Sunday, April 26, 2015

                TO ASK OR NOT TO ASK: THAT IS THE QUESTION


     I was brought up to be interested in other people. My father taught me that we can learn from every person we meet whether it’s how to be, how not to be or simply to understand how people view their world. Asking questions is one of the most obvious ways to not only learn about people but also to show that you are interested in them. 

     I have learned, however, that there is a fine line between showing your interest and appearing nosy or intrusive. Some people will openly share attitudes and feelings, while others will respond with an oblique answer. Some won’t answer at all. Some people don’t want to reveal themselves, and some don’t know themselves well enough to discuss personal topics.

     The question of questioning is a frequent topic at the old homestead. If Mr. Wonderful goes out for lunch with a friend or hangs out after tennis at the courts, I am likely to ask, “What’s going on with so and so?” or “What did you learn?” Sometimes he will say “Nothing.” This is not unusual, as men don’t stand around after their matches discussing their feelings. On the contrary, when I come back from coffee or lunch with a friend, I always have something to share that I’ve learned about or from my friend. 

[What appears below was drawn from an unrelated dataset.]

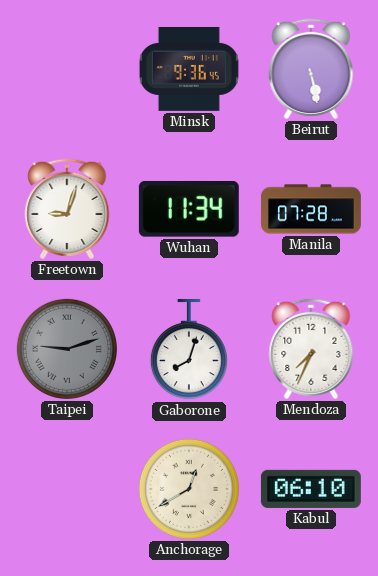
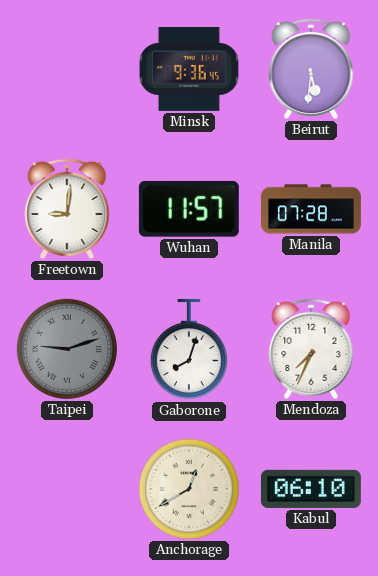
Beirut: 5:28 -> 5:31
Freetown: 9:03 -> 9:01
Wuhan: 11:34 -> 11:57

    Consider these questions:  What do you know about your closest friends? What do they know about you? If you know their life story, but they can’t tell you the names of your children, then perhaps your friendship is only one-sided. If you are doing all the listening, that’s a pretty good indicator. Some people talk about their aches and pains, so maybe you don’t want to ask the question that invites the “poor me, I’m hurting” tirade. Some people tell you stories about people you don’t know and never will. So you don’t want to ask a question while they’re rattling on about these people. In the extreme case where you are the recipient of someone’s deep, dark secrets, there is a definite risk that the person will never speak to you again because they’ve shared too much.That has happened to me at least three or four times, and once only a few weeks ago. Be careful how long you listen and watch out for the “don’t ever tell anybody this” red flag. 

     Bottom line: To me, friendship and cordial acquaintances imply sharing. The best way to share is to ask questions and listen to the answers. This is, however, a two-way conversation--not an invitation to a soliloquy. When I leave a conversation feeling stimulated by it, I know there has been an equal amount of sharing without effort.

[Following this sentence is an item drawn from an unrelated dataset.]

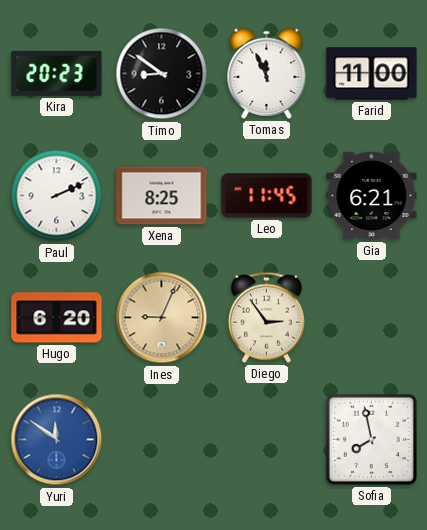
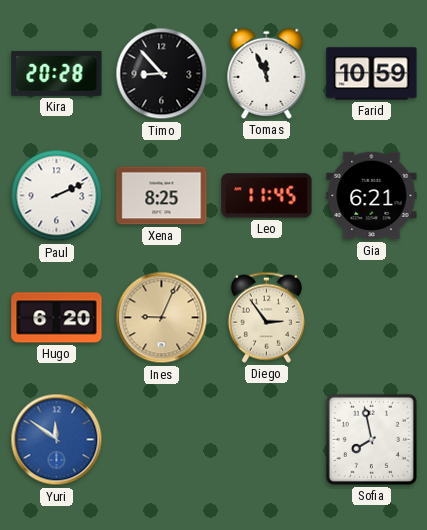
Kira: 20:23 -> 20:28
Timo: 8:51 -> 8:53
Farid: 11:00 -> 10:59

     Most people want others to be interested in them. I believe this. Some are dying to share, while others only wish to reveal the superficial layers. There’s no right or wrong. I have learned to gage with the people I meet for the first time what they are willing to share based on the initial questions I might ask. If they appear reluctant to share, I keep my questions generic; whereas, if I think I can learn something from them because they seem eager to share, then I forge ahead and learn all I can. I’ve found that technology can be a big help in this arena. I have some good friends whom I rarely see, but we share on email. Those who mean the most to me, however, are those who will find time to meet one-on-one and share the foibles and follies of our lives. This requires the most important question:  “Are you free for coffee this week?”


     What do you think? With whom do you share? Do you ask questions? Do you like it when people ask you questions? When you ask the question, "How are you?" do you really want to know and listen to the answer?